Below are some records. Quote exactly the lines from the one that contains "Elayouti, daha önce Karlsruhe" through the last, both included, and leave out the pictures.

Materials provided: Begin

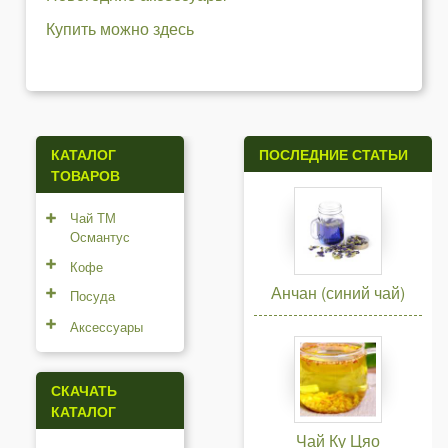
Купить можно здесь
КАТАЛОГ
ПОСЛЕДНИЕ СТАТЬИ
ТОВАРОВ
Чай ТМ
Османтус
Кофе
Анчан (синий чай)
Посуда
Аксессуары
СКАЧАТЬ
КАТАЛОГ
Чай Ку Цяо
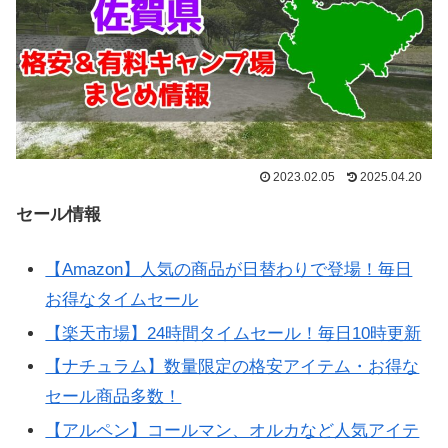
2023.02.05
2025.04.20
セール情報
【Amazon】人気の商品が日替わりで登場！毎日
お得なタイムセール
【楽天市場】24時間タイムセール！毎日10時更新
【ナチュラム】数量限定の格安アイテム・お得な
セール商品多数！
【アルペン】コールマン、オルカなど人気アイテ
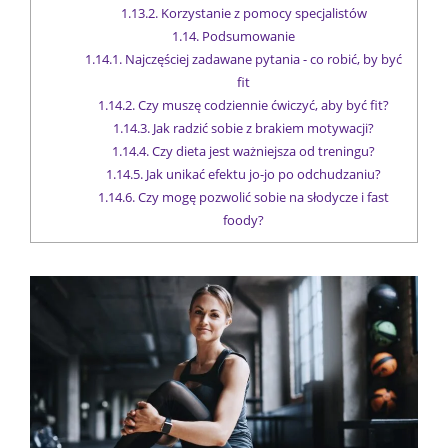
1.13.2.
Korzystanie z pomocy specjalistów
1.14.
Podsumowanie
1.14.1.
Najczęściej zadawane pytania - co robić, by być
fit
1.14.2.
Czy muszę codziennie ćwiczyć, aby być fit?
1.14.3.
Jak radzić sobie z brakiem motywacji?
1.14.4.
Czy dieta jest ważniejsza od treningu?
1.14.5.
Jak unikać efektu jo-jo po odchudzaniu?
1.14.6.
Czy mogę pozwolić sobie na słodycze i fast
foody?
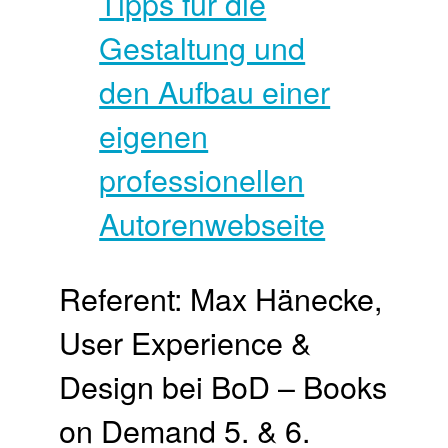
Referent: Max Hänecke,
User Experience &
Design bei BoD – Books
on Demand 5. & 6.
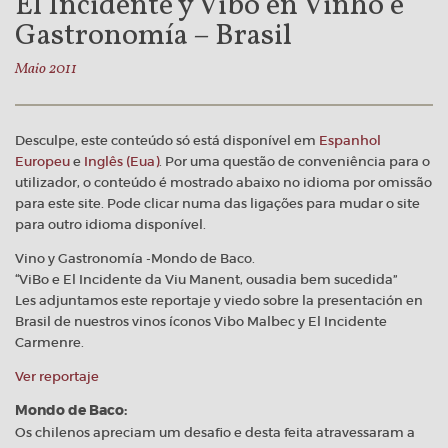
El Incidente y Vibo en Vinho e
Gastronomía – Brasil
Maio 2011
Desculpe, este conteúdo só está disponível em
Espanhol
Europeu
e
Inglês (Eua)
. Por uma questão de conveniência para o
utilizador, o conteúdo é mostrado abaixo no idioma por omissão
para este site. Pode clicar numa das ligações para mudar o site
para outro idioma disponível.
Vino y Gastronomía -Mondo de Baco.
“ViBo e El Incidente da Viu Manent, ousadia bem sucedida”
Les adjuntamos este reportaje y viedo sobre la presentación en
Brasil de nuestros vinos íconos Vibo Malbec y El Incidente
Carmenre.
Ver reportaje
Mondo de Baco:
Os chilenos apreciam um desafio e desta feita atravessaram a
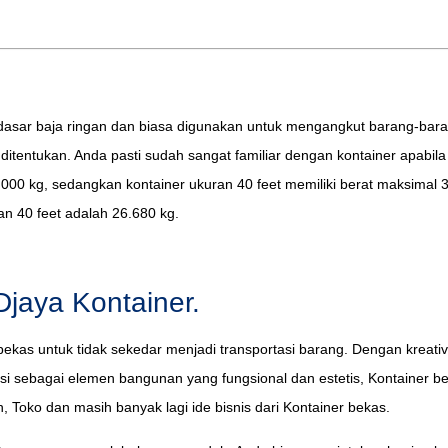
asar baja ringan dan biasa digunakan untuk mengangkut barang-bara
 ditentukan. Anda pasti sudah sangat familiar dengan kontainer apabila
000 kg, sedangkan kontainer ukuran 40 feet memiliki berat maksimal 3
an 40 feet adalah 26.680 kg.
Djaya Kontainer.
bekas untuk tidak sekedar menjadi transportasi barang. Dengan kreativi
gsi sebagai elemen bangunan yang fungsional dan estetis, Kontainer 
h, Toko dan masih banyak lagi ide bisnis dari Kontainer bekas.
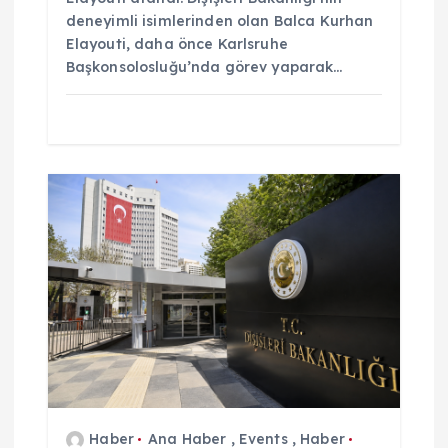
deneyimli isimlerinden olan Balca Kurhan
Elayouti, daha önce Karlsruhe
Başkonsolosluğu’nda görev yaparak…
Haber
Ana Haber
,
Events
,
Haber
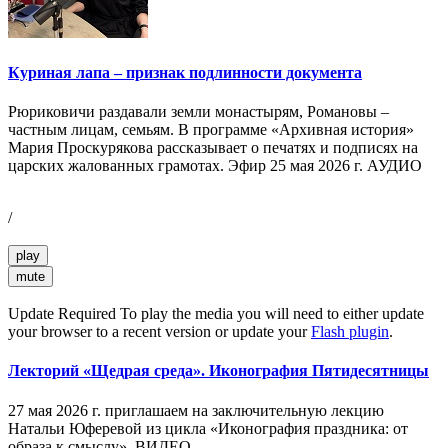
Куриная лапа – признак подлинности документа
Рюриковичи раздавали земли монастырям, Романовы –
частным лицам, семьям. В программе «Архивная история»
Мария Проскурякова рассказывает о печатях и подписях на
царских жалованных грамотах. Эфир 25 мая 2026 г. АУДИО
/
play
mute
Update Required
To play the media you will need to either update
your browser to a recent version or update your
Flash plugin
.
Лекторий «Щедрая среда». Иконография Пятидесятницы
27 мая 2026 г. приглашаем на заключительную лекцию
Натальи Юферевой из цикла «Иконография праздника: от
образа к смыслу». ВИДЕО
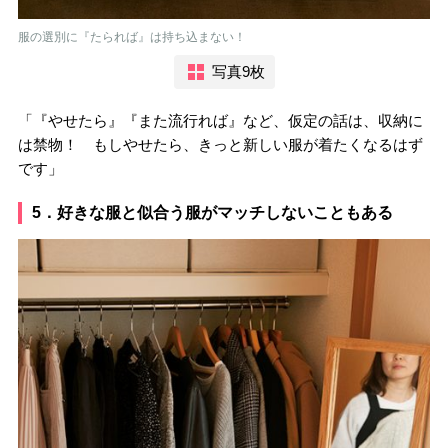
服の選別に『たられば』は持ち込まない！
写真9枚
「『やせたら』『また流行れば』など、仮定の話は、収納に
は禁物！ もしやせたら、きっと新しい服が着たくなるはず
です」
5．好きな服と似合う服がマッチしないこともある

Materials provided: End

● **Task response**:
Elayouti, daha önce Karlsruhe
Başkonsolosluğu’nda görev yaparak…
Haber
Ana Haber
,
Events
,
Haber
Куриная лапа – признак подлинности документа
Рюриковичи раздавали земли монастырям, Романовы –
частным лицам, семьям. В программе «Архивная история»
Мария Проскурякова рассказывает о печатях и подписях на
царских жалованных грамотах. Эфир 25 мая 2026 г. АУДИО
/
play
mute
Update Required
To play the media you will need to either update
your browser to a recent version or update your
Flash plugin
.
Лекторий «Щедрая среда». Иконография Пятидесятницы
27 мая 2026 г. приглашаем на заключительную лекцию
Натальи Юферевой из цикла «Иконография праздника: от
образа к смыслу». ВИДЕО
服の選別に『たられば』は持ち込まない！
写真9枚
「『やせたら』『また流行れば』など、仮定の話は、収納に
は禁物！ もしやせたら、きっと新しい服が着たくなるはず
です」
5．好きな服と似合う服がマッチしないこともある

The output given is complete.